On 26 May 2011, Israeli Defense Minister Ehud Barak approved her appointment as head of the IDF's Manpower Directorate, replacing Maj. Gen. Avi Zamir. The promotion of Barbivai, a mother of three, to the rank of Major General was praised by Israeli opposition leader Tzipi Livni, who said that "there is no rank that is too heavy for a woman's shoulders, and there is no doubt that Brig.-Gen. Barbivai was appointed because of her talents". On 23 June, Barbivai received her Maj. Gen. ranks and the command of AKA during an official ceremony at the Chief of Staff headquarters in Camp Rabin. In October 2014, after 33 years of active military service, Barbivai retired from the IDF.

==Political career==
In January 2019, Barbivai announced her intention to enter politics, and she later joined Yesh Atid, where she announced that she will run for a Knesset seat in the upcoming April 2019 Knesset election. Barbivai was number four on the party's list of candidates. After Yesh Atid formed an alliance with the Israel Resilience Party and Telem, which came to be known as Blue and White, Barbivai was placed on the tenth spot of its list, and was elected to the Knesset as a result. She remained on the tenth spot on the alliance's list in both the September election and the 2020 election, and retained her seat in both instances.
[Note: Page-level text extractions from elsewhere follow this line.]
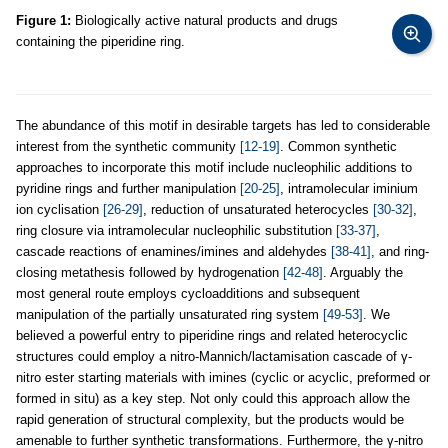
Figure 1:
Biologically active natural products and drugs
containing the piperidine ring.
The abundance of this motif in desirable targets has led to considerable
interest from the synthetic community
[12-19]
. Common synthetic
approaches to incorporate this motif include nucleophilic additions to
pyridine rings and further manipulation
[20-25]
, intramolecular iminium
ion cyclisation
[26-29]
, reduction of unsaturated heterocycles
[30-32]
,
ring closure via intramolecular nucleophilic substitution
[33-37]
,
cascade reactions of enamines/imines and aldehydes
[38-41]
, and ring-
closing metathesis followed by hydrogenation
[42-48]
. Arguably the
most general route employs cycloadditions and subsequent
manipulation of the partially unsaturated ring system
[49-53]
. We
believed a powerful entry to piperidine rings and related heterocyclic
structures could employ a nitro-Mannich/lactamisation cascade of γ-
nitro ester starting materials with imines (cyclic or acyclic, preformed or
formed in situ) as a key step. Not only could this approach allow the
rapid generation of structural complexity, but the products would be
amenable to further synthetic transformations. Furthermore, the γ-nitro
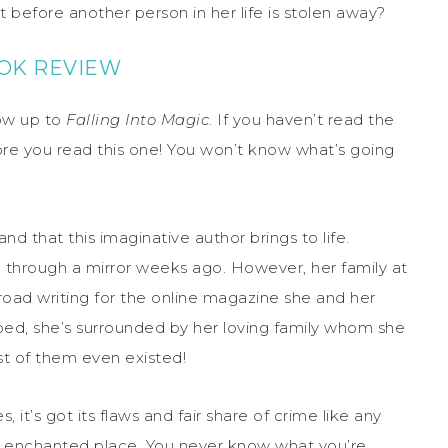
t before another person in her life is stolen away?
OOK REVIEW
low up to
Falling Into Magic
. If you haven’t read the
fore you read this one! You won’t know what’s going
and that this imaginative author brings to life.
g through a mirror weeks ago. However, her family at
road writing for the online magazine she and her
pped, she’s surrounded by her loving family whom she
st of them even existed!
es, it’s got its flaws and fair share of crime like any
and enchanted place. You never know what you’re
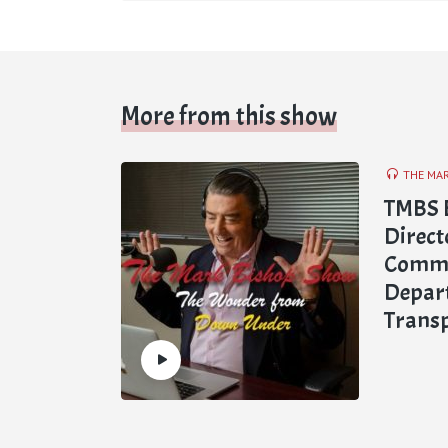
More from this show
THE MA
TMBS E
Directo
Commun
Depar
Trans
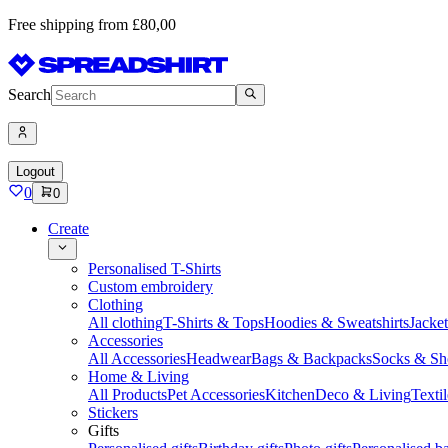
Free shipping from £80,00
Search
Logout
0
0
Create
Personalised T-Shirts
Custom embroidery
Clothing
All clothing
T-Shirts & Tops
Hoodies & Sweatshirts
Jacke
Accessories
All Accessories
Headwear
Bags & Backpacks
Socks & Sh
Home & Living
All Products
Pet Accessories
Kitchen
Deco & Living
Textil
Stickers
Gifts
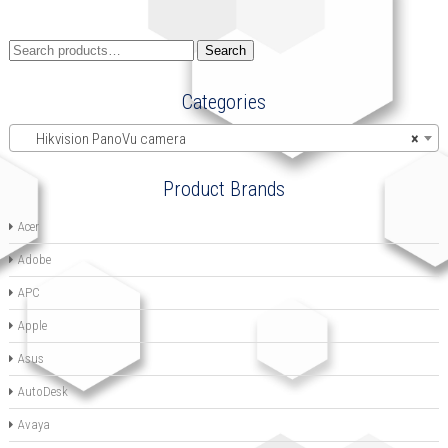
Search
Search
for:
Categories
Hikvision PanoVu camera
×
Product Brands
Acer
Adobe
APC
Apple
Asus
AutoDesk
Avaya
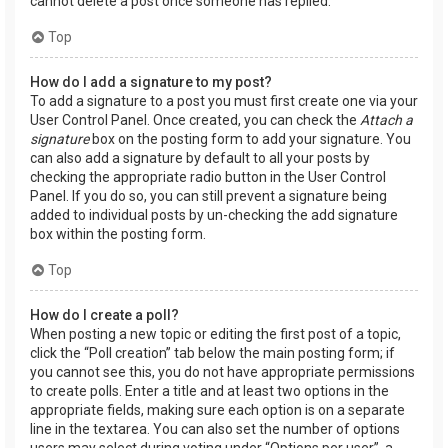
cannot delete a post once someone has replied.
Top
How do I add a signature to my post?
To add a signature to a post you must first create one via your
User Control Panel. Once created, you can check the
Attach a
signature
box on the posting form to add your signature. You
can also add a signature by default to all your posts by
checking the appropriate radio button in the User Control
Panel. If you do so, you can still prevent a signature being
added to individual posts by un-checking the add signature
box within the posting form.
Top
How do I create a poll?
When posting a new topic or editing the first post of a topic,
click the “Poll creation” tab below the main posting form; if
you cannot see this, you do not have appropriate permissions
to create polls. Enter a title and at least two options in the
appropriate fields, making sure each option is on a separate
line in the textarea. You can also set the number of options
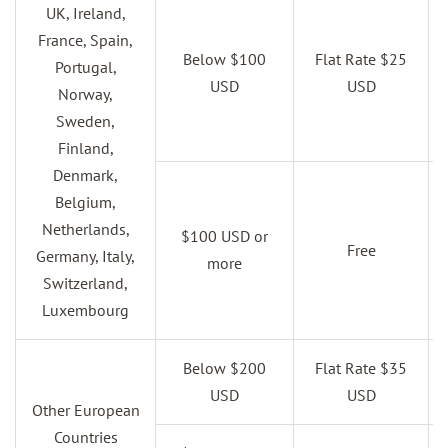
UK, Ireland,
France, Spain,
Below $100
Flat Rate $25
Portugal,
USD
USD
Norway,
Sweden,
Finland,
Denmark,
Belgium,
Netherlands,
$100 USD or
Free
Germany, Italy,
more
Switzerland,
Luxembourg
Below $200
Flat Rate $35
USD
USD
Other European
Countries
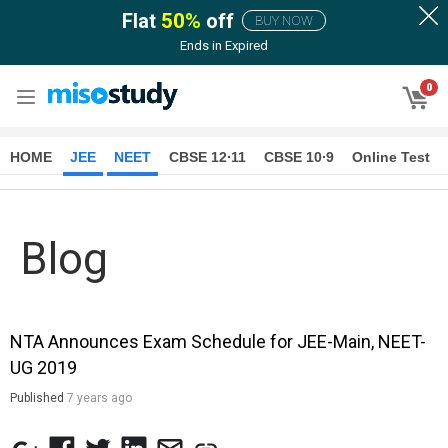
Flat
50
%
off
BUY NOW
Ends in
Expired
0
HOME
JEE
NEET
CBSE 12∙11
CBSE 10∙9
Online Test
Blog
NTA Announces Exam Schedule for JEE-Main, NEET-
UG 2019
Published
7 years ago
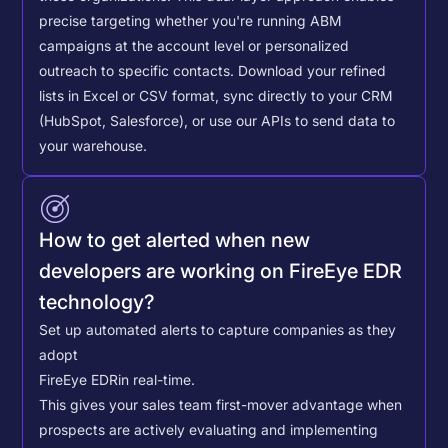
precise targeting whether you're running ABM
campaigns at the account level or personalized
outreach to specific contacts.
Download your refined
lists in Excel or CSV format, sync directly to your CRM
(HubSpot, Salesforce), or use our APIs to send data to
your warehouse.
How to get alerted when new
developers are working on FireEye EDR
technology?
Set up automated alerts to capture companies as they
adopt
FireEye EDR
in real-time.
This gives your sales team first-mover advantage when
prospects are actively evaluating and implementing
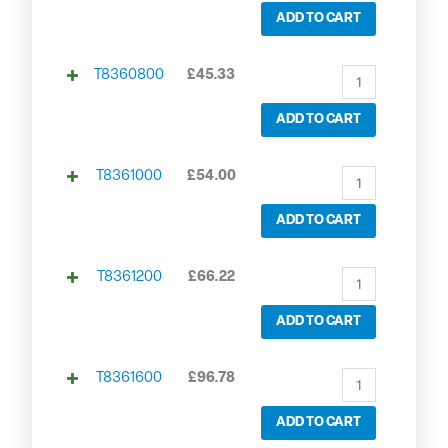
ADD TO CART
T8360800
£
45.33
ADD TO CART
T8361000
£
54.00
ADD TO CART
T8361200
£
66.22
ADD TO CART
T8361600
£
96.78
ADD TO CART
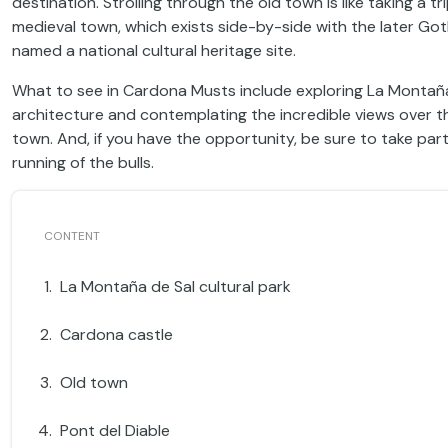
destination. Strolling through the old town is like taking a t
medieval town, which exists side-by-side with the later Goth
named a national cultural heritage site.
What to see in Cardona Musts include exploring La Montaña d
architecture and contemplating the incredible views over the
town. And, if you have the opportunity, be sure to take par
running of the bulls.
La Montaña de Sal cultural park
Cardona castle
Old town
Pont del Diable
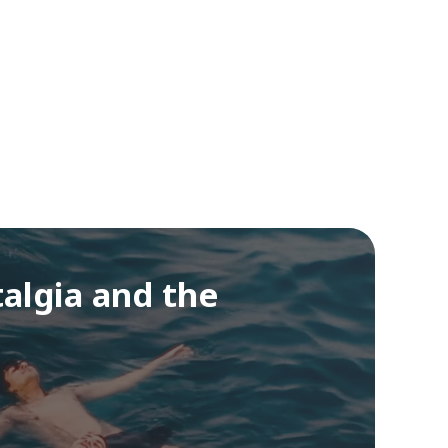
algia and the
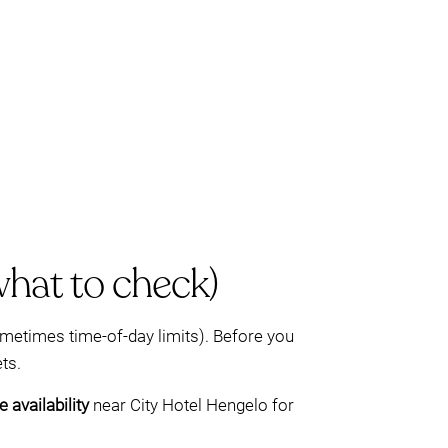
what to check)
sometimes time-of-day limits). Before you
ts.
 availability
near City Hotel Hengelo for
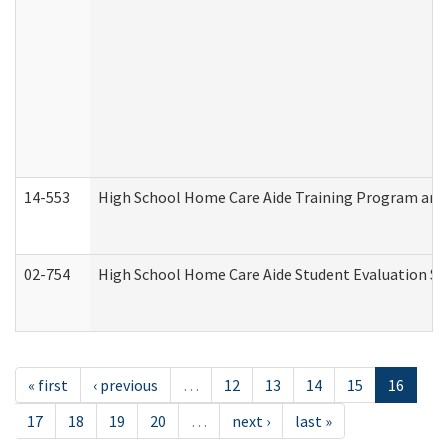
14-553
High School Home Care Aide Training Program and 
02-754
High School Home Care Aide Student Evaluation 
« first
‹ previous
…
12
13
14
15
16
17
18
19
20
…
next ›
last »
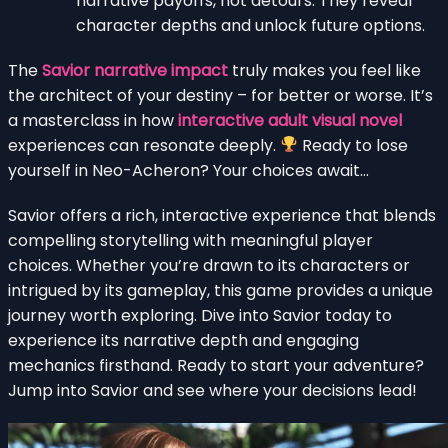
narrative payoffs, not detours. They reveal
character depths and unlock future options.
The
Savior narrative impact
truly makes you feel like
the architect of your destiny – for better or worse. It’s
a masterclass in how
interactive adult visual novel
experiences can resonate deeply.
Ready to lose
yourself in Neo-Acheron? Your choices await…
Savior offers a rich, interactive experience that blends
compelling storytelling with meaningful player
choices. Whether you’re drawn to its characters or
intrigued by its gameplay, this game provides a unique
journey worth exploring. Dive into Savior today to
experience its narrative depth and engaging
mechanics firsthand. Ready to start your adventure?
Jump into Savior and see where your decisions lead!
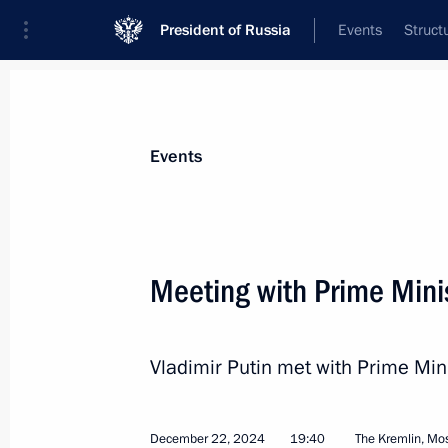
President of Russia
Events
Struct
News about selected person
Events
Fico
,
Robert
Prime Minister of Slovakia
Meeting with Prime Minis
Vladimir Putin met with Prime Mini
Event feed
December 22, 2024
19:40
The Kremlin, M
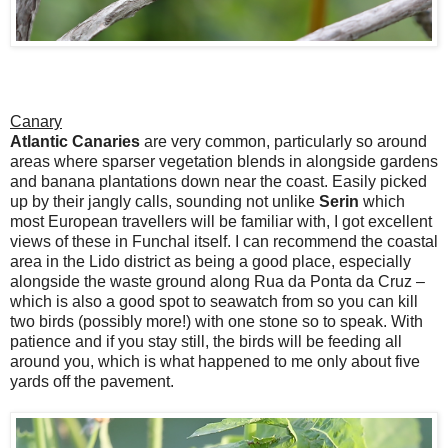
Canary
Atlantic Canaries
are very common, particularly so around
areas where sparser vegetation blends in alongside gardens
and banana plantations down near the coast. Easily picked
up by their jangly calls, sounding not unlike
Serin
which
most European travellers will be familiar with, I got excellent
views of these in Funchal itself. I can recommend the coastal
area in the Lido district as being a good place, especially
alongside the waste ground along Rua da Ponta da Cruz –
which is also a good spot to seawatch from so you can kill
two birds (possibly more!) with one stone so to speak. With
patience and if you stay still, the birds will be feeding all
around you, which is what happened to me only about five
yards off the pavement.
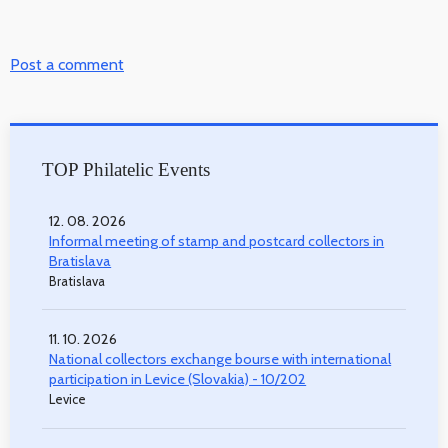
Post a comment
TOP Philatelic Events
12. 08. 2026
Informal meeting of stamp and postcard collectors in
Bratislava
Bratislava
11. 10. 2026
National collectors exchange bourse with international
participation in Levice (Slovakia) - 10/202
Levice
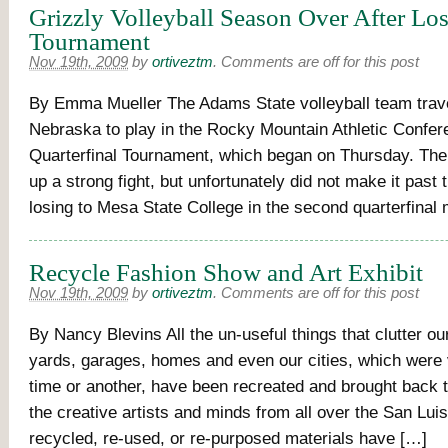
Grizzly Volleyball Season Over After Los
Tournament
Nov 19th, 2009
by
ortiveztm
.
Comments are off for this post
By Emma Mueller The Adams State volleyball team trav
Nebraska to play in the Rocky Mountain Athletic Confer
Quarterfinal Tournament, which began on Thursday. The 
up a strong fight, but unfortunately did not make it past t
losing to Mesa State College in the second quarterfinal
Recycle Fashion Show and Art Exhibit
Nov 19th, 2009
by
ortiveztm
.
Comments are off for this post
By Nancy Blevins All the un-useful things that clutter our 
yards, garages, homes and even our cities, which were 
time or another, have been recreated and brought back t
the creative artists and minds from all over the San Luis
recycled, re-used, or re-purposed materials have […]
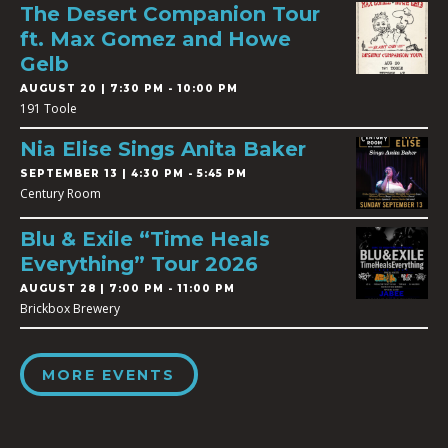
The Desert Companion Tour
ft. Max Gomez and Howe
Gelb
AUGUST 20 | 7:30 PM - 10:00 PM
191 Toole
Nia Elise Sings Anita Baker
SEPTEMBER 13 | 4:30 PM - 5:45 PM
Century Room
Blu & Exile “Time Heals
Everything” Tour 2026
AUGUST 28 | 7:00 PM - 11:00 PM
Brickbox Brewery
MORE EVENTS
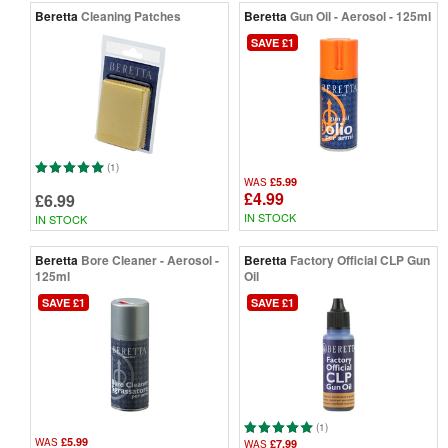
Beretta
Cleaning Patches
Beretta
Gun Oil - Aerosol - 125ml
SAVE £1
(1)
£5.99
WAS
£4.99
£6.99
IN STOCK
IN STOCK
Beretta
Bore Cleaner - Aerosol -
Beretta
Factory Official CLP Gun
125ml
Oil
SAVE £1
SAVE £1
(1)
£5.99
WAS
£7.99
WAS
In March 2020, Yesh Atid and Telem split from Blue and White, forming their own faction. After the two parties split in January 2021, Barbivai was given the second spot on Yesh Atid's list ahead of the March election, where Barbivai retained her seat. following the inauguration of the twenty-fourth Knesset, Barbivai was appointed to chair the Foreign Affairs and Defense Committee, becoming the first woman to do so. In June, following the formation of the Thirty-sixth government, Barbivai was sworn in as the Minister of Economy. She served until the inauguratiuon of the Thirty-seventh government of Israel on 29 December 2022.

On 1 August 2023, Barbivai resigned from the Knesset to run for Mayor of Tel Aviv. She subsequently lost the election to incumbent Mayor Ron Huldai.

== Honors ==
In 2014 Barbivai was honored as one of the torchbearers in the national Israeli Independence Day ceremony.